Although our data in Utah and the Philippines conflict, our Utah findings may be analogous to those by Shaw et al. (2006) who reported no significant association between OC risk and maternal zinc intake in case- and control-mothers in the US. Krapels et al. (2004a) reported that mean preconceptional zinc intake (9.9 mg/day) in case-mothers was similar to that (10.7 mg/day) in control-mothers after adjusting for energy intakes in the Netherlands. In contrast, the same Dutch research group reported that mean erythrocyte zinc concentrations of case-mothers having a child with CL/P were significantly lower than control-mothers, where zinc analysis was made at about 14 months after the birth of the index child (Krapels et al., 2004b). This finding indicates that zinc may be involved in normal development of the orofacial structures and is similar to our Filipino data. Considering these results, it remains to be open whether inadequate zinc status is associated with an increased risk OC. There are potentially two reasons for such inconsistencies. One is that only a limited number of mothers having a child with an OC were involved in certain studies. The other reason is the methodological heterogeneity including different time points in assessing maternal zinc status. These points make it difficult, if not impossible, to compare the results between the studies.

The limitations of our present study include that: 1) the sole use of PZn measurement as an indicator of zinc status, and no other analyses were made. It is well-recognized that PZn may not be a dependable indicator of zinc status, since it is affected by many factors (Solomons, 1983); and 2) we extrapolated PZn obtained 3 – 4 years after pregnancy to the critical period of the fetal orofacial development. We assumed that blood nutrient concentrations years after the index pregnancy are correlated with those at the critical time point for orofacial development. This was based on the findings in pregnant women by other researchers. For example, Leck et al. (1983) found that plasma and erythrocyte folate concentrations one year after delivery were significantly correlated with those early in pregnancy. By monitoring dietary habits in pregnant women, Devine et al. (2000) found that only few women changed their dietary habits when compared between prepregnancy and postpartum periods. Despite these limitations, our two studies in Utah and the Philippines provided a unique opportunity to compare our data from two distant locations having distinctive ethnic and cultural differences, because we used identical methodologies for sample collections and zinc analyses. Poor maternal zinc status was an OC risk factor in the Philippines, where OC prevalence is high and maternal PZn was low (Tamura et al., 2005). In contrast, no such association was found in Utah where maternal PZn was not as low as in the Philippines, whereas OC prevalence is high. We conclude that poor maternal zinc status may become a risk factor only when zinc status is compromised to a certain severity. It may be important to add that in the etiology of OCs, zinc status alone may not be a strong risk factor in the US. The interactions between zinc and nutritional status of other nutrients as well as genetic and environmental factors must be taken into account for evaluating such associations.

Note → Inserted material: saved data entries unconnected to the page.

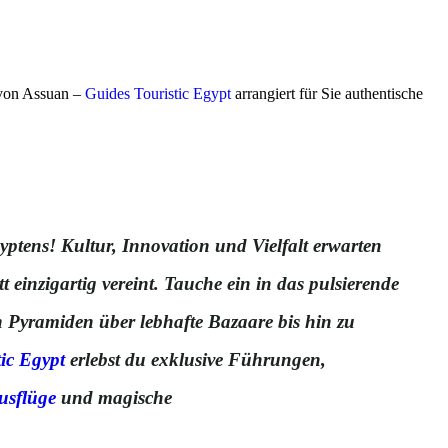
 von Assuan –
Guides Touristic Egypt
arrangiert für Sie authentische
ptens! Kultur, Innovation und Vielfalt erwarten
 einzigartig vereint. Tauche ein in das pulsierende
n Pyramiden über lebhafte Bazaare bis hin zu
ic Egypt
erlebst du exklusive Führungen,
usflüge
und magische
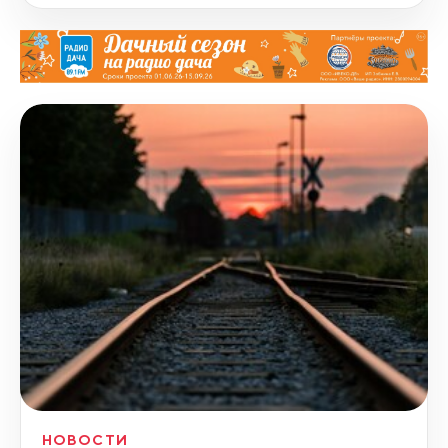
НОВОСТИ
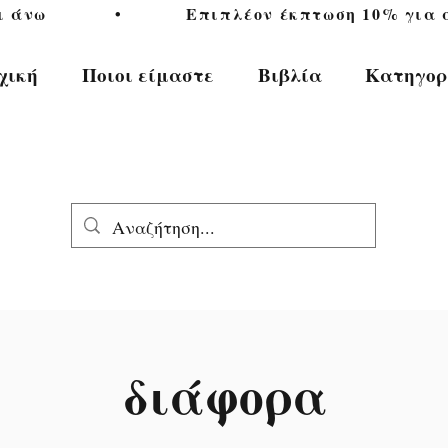
           •           Επιπλέον έκπτωση 10% για αγ
χική
Ποιοι είμαστε
Βιβλία
Κατηγορ
διάφορα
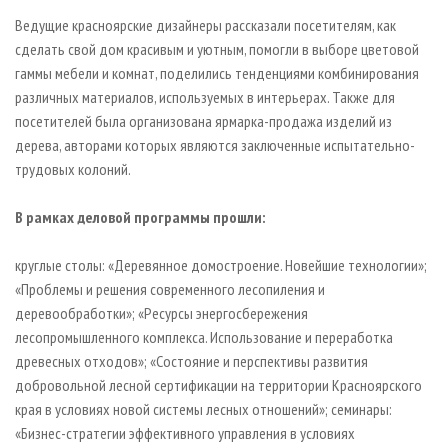
Ведущие красноярские дизайнеры рассказали посетителям, как
сделать свой дом красивым и уютным, помогли в выборе цветовой
гаммы мебели и комнат, поделились тенденциями комбинирования
различных материалов, используемых в интерьерах. Также для
посетителей была организована ярмарка-продажа изделий из
дерева, авторами которых являются заключенные испытательно-
трудовых колоний.
В рамках деловой программы прошли:
круглые столы: «Деревянное домостроение. Новейшие технологии»;
«Проблемы и решения современного лесопиления и
деревообработки»; «Ресурсы энергосбережения
лесопромышленного комплекса. Использование и переработка
древесных отходов»; «Состояние и перспективы развития
добровольной лесной сертификации на территории Красноярского
края в условиях новой системы лесных отношений»; семинары:
«Бизнес-стратегии эффективного управления в условиях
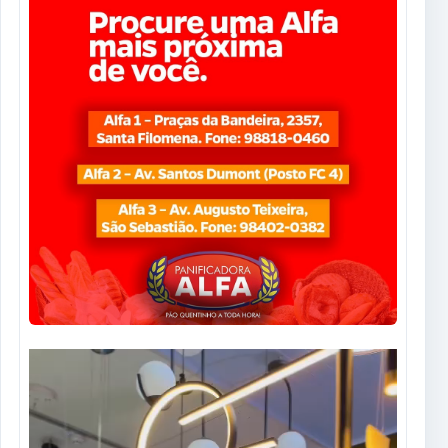
Tocador
de
vídeo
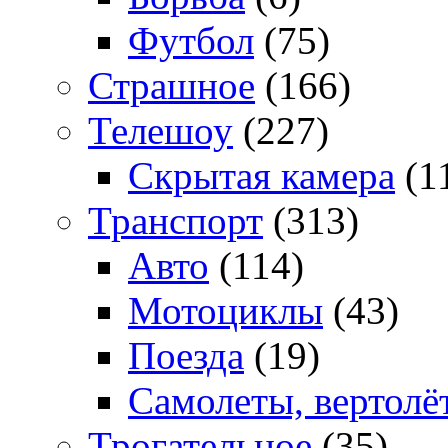
Футбол
(75)
Страшное
(166)
Телешоу
(227)
Скрытая камера
(1
Транспорт
(313)
Авто
(114)
Мотоциклы
(43)
Поезда
(19)
Самолеты, вертолё
Трогательное
(35)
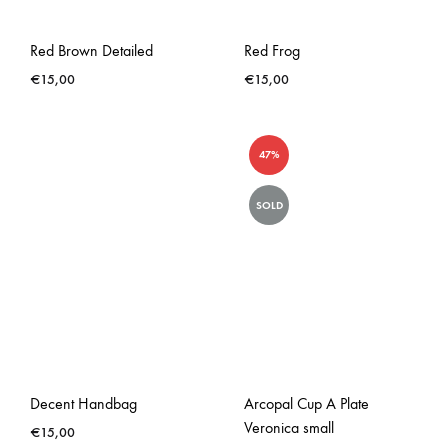
Red Brown Detailed
Red Frog
€
15,00
€
15,00
47%
SOLD
Decent Handbag
Arcopal Cup A Plate
Veronica small
€
15,00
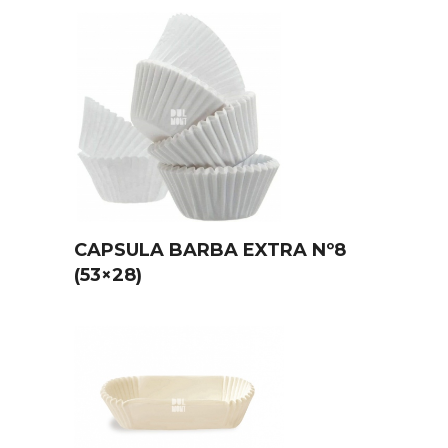
CAPSULA BARBA EXTRA Nº8
(53×28)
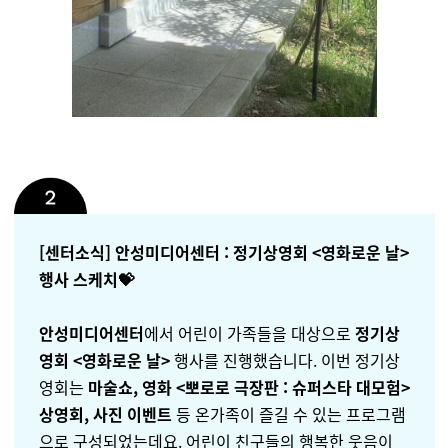
[센터소식] 안성미디어센터 : 정기상영회 <영화로운 날>
행사 스케치💝
안성미디어센터
에서 어린이 가족들을 대상으로
정기상
영회 <영화로운 날>
행사를 진행했습니다. 이번 정기상
영회는
마술쇼, 영화 <뽀로로 극장판 : 슈퍼스타 대모험>
상영회, 사진 이벤트
등 온가족이 즐길 수 있는 프로그램
으로 구성되었는데요. 어린이 친구들의 행복한 웃음이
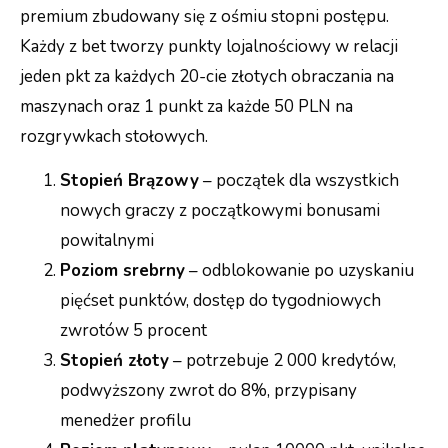
premium zbudowany się z ośmiu stopni postępu.
Każdy z bet tworzy punkty lojalnościowy w relacji
jeden pkt za każdych 20-cie złotych obraczania na
maszynach oraz 1 punkt za każde 50 PLN na
rozgrywkach stołowych.
Stopień Brązowy
– początek dla wszystkich
nowych graczy z początkowymi bonusami
powitalnymi
Poziom srebrny
– odblokowanie po uzyskaniu
pięćset punktów, dostęp do tygodniowych
zwrotów 5 procent
Stopień złoty
– potrzebuje 2 000 kredytów,
podwyższony zwrot do 8%, przypisany
menedżer profilu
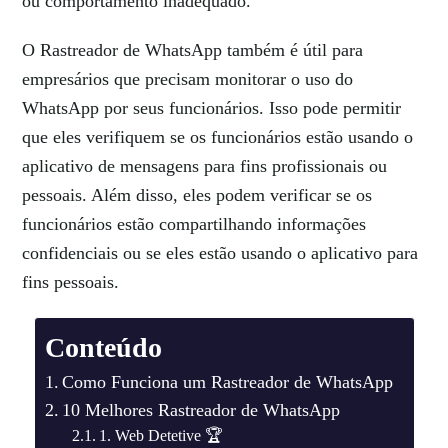
ou comportamento inadequado.
O Rastreador de WhatsApp também é útil para
empresários que precisam monitorar o uso do
WhatsApp por seus funcionários. Isso pode permitir
que eles verifiquem se os funcionários estão usando o
aplicativo de mensagens para fins profissionais ou
pessoais. Além disso, eles podem verificar se os
funcionários estão compartilhando informações
confidenciais ou se eles estão usando o aplicativo para
fins pessoais.
Conteúdo
Como Funciona um Rastreador de WhatsApp
10 Melhores Rastreador de WhatsApp
1. Web Detetive 🏆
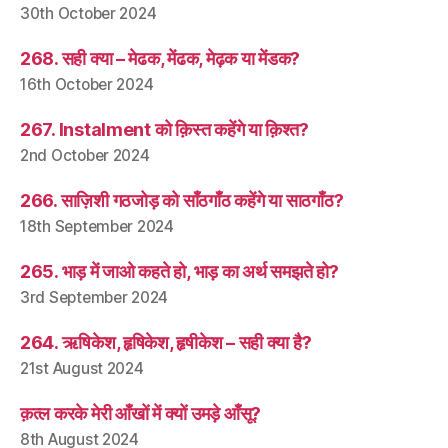
30th October 2024
268. सही क्या – मेढक, मेंढक, मेढ़क या मेंडक?
16th October 2024
267. Instalment को क़िस्त कहेंगे या क़िश्त?
2nd October 2024
266. साज़िशी गठजोड़ को साँठगाँठ कहेंगे या साठगाँठ?
18th September 2024
265. भाड़ में जाओ कहते हो, भाड़ का अर्थ समझते हो?
3rd September 2024
264. ऋषिकेश, हृषिकेश, हृषीकेश – सही क्या है?
21st August 2024
क़त्ल करके मेरी आँखों में क्यों उमड़े आँसू?
8th August 2024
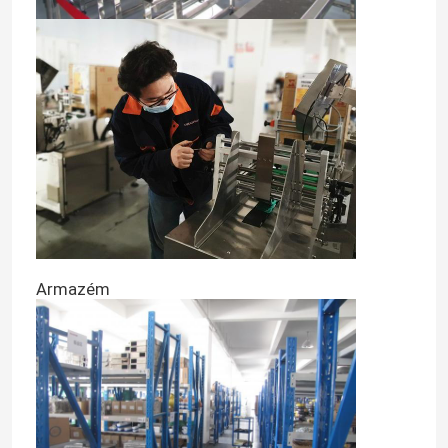
Armazém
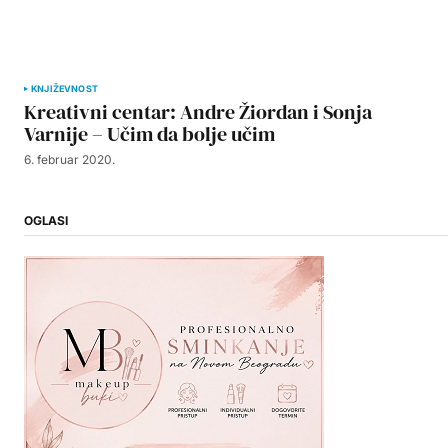
KNJIŽEVNOST
Kreativni centar: Andre Žiordan i Sonja
Varnije – Učim da bolje učim
6. februar 2020.
OGLASI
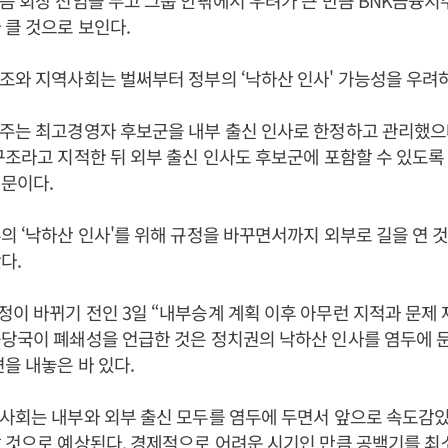
음 회장 선임을 두고 그룹 안팎에서 우려가 큰 만큼 BNK금융지
 클 것으로 보인다.
조와 지역사회는 벌써부터 정부의 ‘낙하산 인사' 가능성을 우려
지주는 최고경영자 후보군을 내부 출신 인사로 한정하고 관리했으
구조라고 지적한 뒤 외부 출신 인사도 후보군에 포함할 수 있도
때문이다.
의 ‘낙하산 인사'를 위해 규정을 바꾸면서까지 외부로 길을 연 
다.
이 바뀌기 전인 3일 “내부승계 계획 이후 아무런 지적과 문제 
당국이 폐쇄성을 언급한 것은 정치권의 낙하산 인사를 염두에 둔
을 내놓은 바 있다.
사회는 내부와 외부 출신 모두를 염두에 두면서 앞으로 속도감있
 것으로 예상된다. 경제적으로 어려운 시기인 만큼 공백기를 최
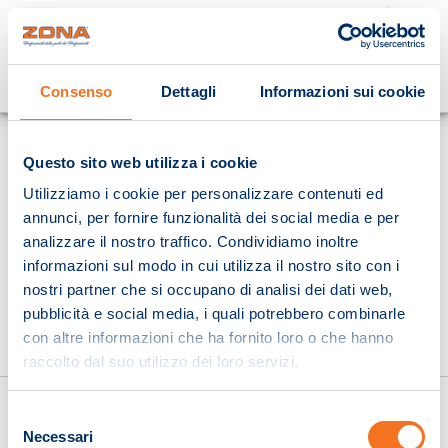
Cosa stai cercando?
Consenso
Dettagli
Informazioni sui cookie
Homepage
Questo sito web utilizza i cookie
Utilizziamo i cookie per personalizzare contenuti ed
annunci, per fornire funzionalità dei social media e per
analizzare il nostro traffico. Condividiamo inoltre
informazioni sul modo in cui utilizza il nostro sito con i
nostri partner che si occupano di analisi dei dati web,
pubblicità e social media, i quali potrebbero combinarle
con altre informazioni che ha fornito loro o che hanno
raccolto dal suo utilizzo dei loro servizi.
Selezione
Necessari
del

Finally, the association may be less clear between maternal zinc status and malformations other than OCs as recently reviewed by Shah and Sachdev (2006). The majority of the investigations in the literature are confined to the risk of developing neural-tube defects with small sample sizes with an exception of a few (McMichael et al., 1994; Velie et al., 1999).

ACKNOWLEDGEMENTS

This study was in part supported by a grant (1-R01 HD39061) from the National Institute of Child Health and Human Development and the National Institute of Dental and Craniofacial Research (R. Munger, PI), and the Offices of the Vice-President for Research and the Agricultural Experiment Station at Utah State University. Our thanks to Jane Johnson, Collen Mohr, Amy Nance, Miland Palmer, Dawnya Pearce, Nancy Sassano, Ph.D., Patty Smith and the staff of the Utah Birth Defects Network and the Utah Department of Health. We are grateful for the parents and children of Utah families who participated in this study.

Footnotes

Presented at the Experimental Biology 2007 meeting in April 2007 in Washington, DC.